What the exercise asks> The entries follow. Copy every line in which "Ballongtillbehör" appears.

****************

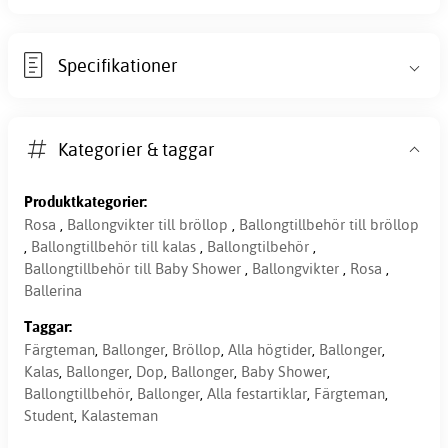
Specifikationer
Kategorier & taggar
Produktkategorier:
Rosa
,
Ballongvikter till bröllop
,
Ballongtillbehör till bröllop
,
Ballongtillbehör till kalas
,
Ballongtilbehör
,
Ballongtillbehör till Baby Shower
,
Ballongvikter
,
Rosa
,
Ballerina
Taggar:
Färgteman
,
Ballonger
,
Bröllop
,
Alla högtider
,
Ballonger
,
Kalas
,
Ballonger
,
Dop
,
Ballonger
,
Baby Shower
,
Ballongtillbehör
,
Ballonger
,
Alla festartiklar
,
Färgteman
,
Student
,
Kalasteman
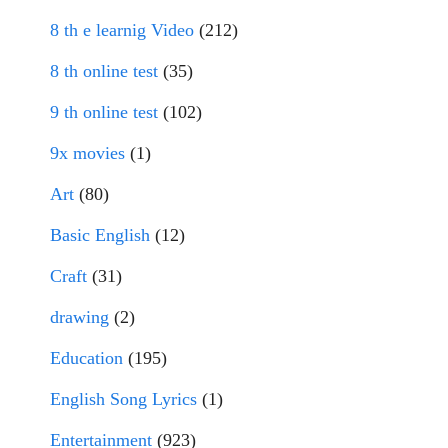
8 th e learnig Video
(212)
8 th online test
(35)
9 th online test
(102)
9x movies
(1)
Art
(80)
Basic English
(12)
Craft
(31)
drawing
(2)
Education
(195)
English Song Lyrics
(1)
Entertainment
(923)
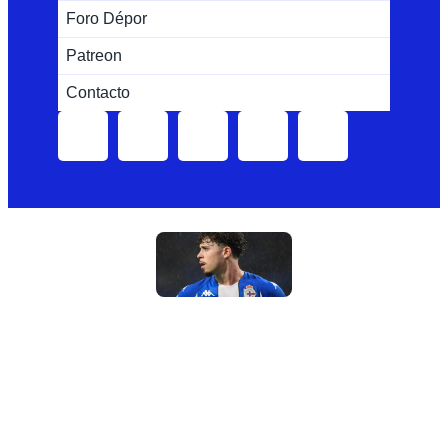
Foro Dépor
Patreon
Contacto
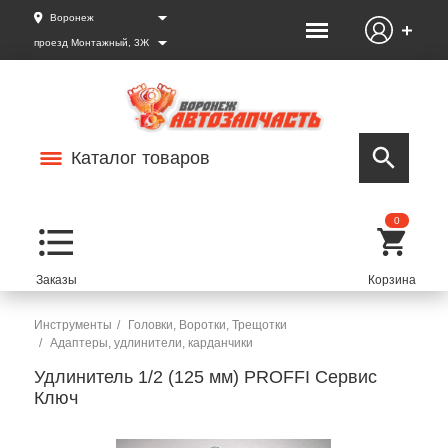
Воронеж
проезд Монтажный, 3Ж
Каталог товаров
0
Инструменты
Головки, Воротки, Трещотки
Адаптеры, удлинители, карданчики
Удлинитель 1/2 (125 мм) PROFFI Сервис
Ключ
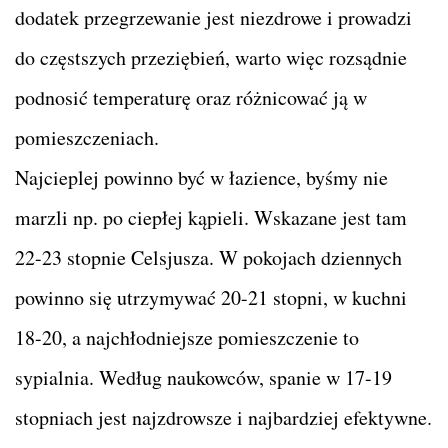
dodatek przegrzewanie jest niezdrowe i prowadzi
do częstszych przeziębień, warto więc rozsądnie
podnosić temperaturę oraz różnicować ją w
pomieszczeniach.
Najcieplej powinno być w łazience, byśmy nie
marzli np. po ciepłej kąpieli. Wskazane jest tam
22-23 stopnie Celsjusza. W pokojach dziennych
powinno się utrzymywać 20-21 stopni, w kuchni
18-20, a najchłodniejsze pomieszczenie to
sypialnia. Według naukowców, spanie w 17-19
stopniach jest najzdrowsze i najbardziej efektywne.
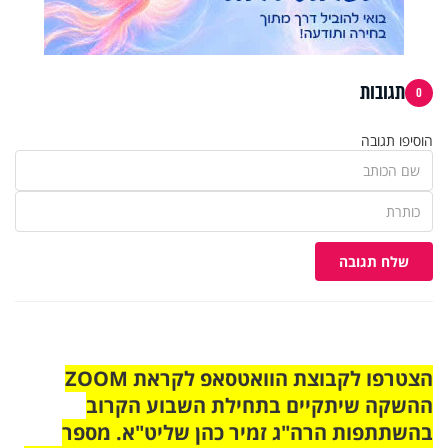
תגובות
0
הוסיפו תגובה
שלח תגובה
הצטרפו לקבוצת הוואטסאפ לקראת ZOOM
ההשקה שיתקיים בתחילת השבוע הקרוב
בהשתתפות הרה"ג זמיר כהן שליט"א. מספר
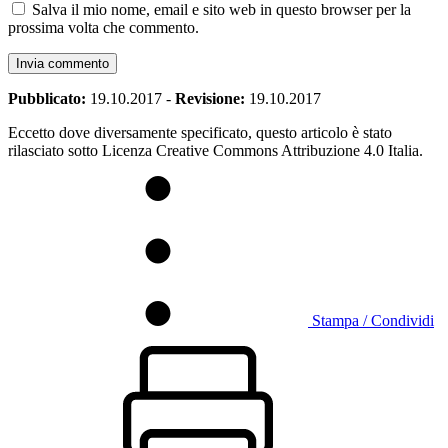
Salva il mio nome, email e sito web in questo browser per la
prossima volta che commento.
Pubblicato:
19.10.2017
-
Revisione:
19.10.2017
Eccetto dove diversamente specificato, questo articolo è stato
rilasciato sotto Licenza Creative Commons Attribuzione 4.0 Italia.
Stampa / Condividi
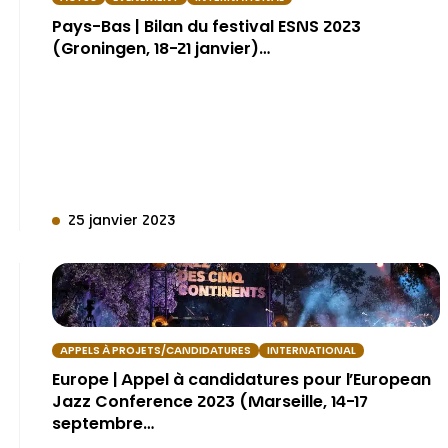
Pays-Bas | Bilan du festival ESNS 2023
(Groningen, 18-21 janvier)…
25 janvier 2023
APPELS À PROJETS/CANDIDATURES
INTERNATIONAL
Europe | Appel à candidatures pour l’European
Jazz Conference 2023 (Marseille, 14-17
septembre…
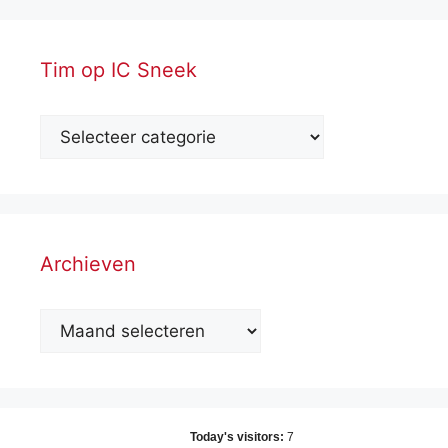
Tim op IC Sneek
Archieven
Archieven
Today's visitors:
7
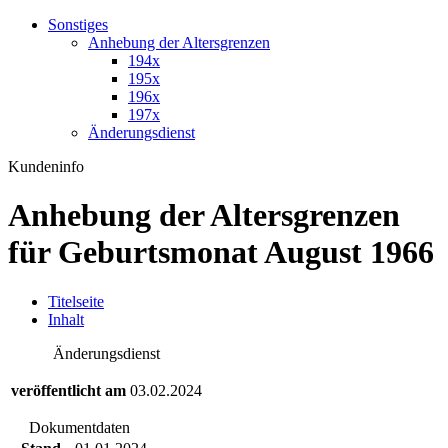
Sonstiges
Anhebung der Altersgrenzen
194x
195x
196x
197x
Änderungsdienst
Kundeninfo
Anhebung der Altersgrenzen
für Geburtsmonat August 1966
T
itelseite
I
nhalt
Änderungsdienst
veröffentlicht am
03.02.2024
Dokumentdaten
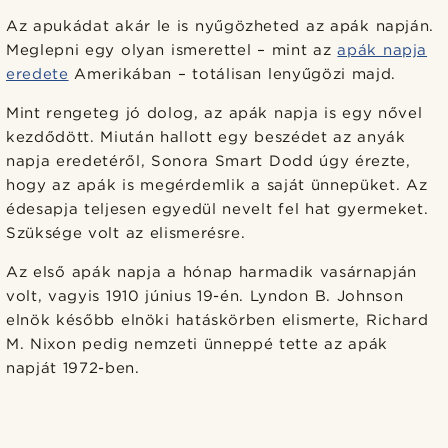
Az apukádat akár le is nyűgözheted az apák napján.
Meglepni egy olyan ismerettel – mint az
apák napja
eredete
Amerikában – totálisan lenyűgözi majd.
Mint rengeteg jó dolog, az apák napja is egy nővel
kezdődött. Miután hallott egy beszédet az anyák
napja eredetéről, Sonora Smart Dodd úgy érezte,
hogy az apák is megérdemlik a saját ünnepüket. Az
édesapja teljesen egyedül nevelt fel hat gyermeket.
Szüksége volt az elismerésre.
Az első apák napja a hónap harmadik vasárnapján
volt, vagyis 1910 június 19-én. Lyndon B. Johnson
elnök később elnöki hatáskörben elismerte, Richard
M. Nixon pedig nemzeti ünneppé tette az apák
napját 1972-ben.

****************

Result>
Ballongtillbehör till bröllop
Ballongtillbehör till kalas
Ballongtillbehör till Baby Shower
Ballongtillbehör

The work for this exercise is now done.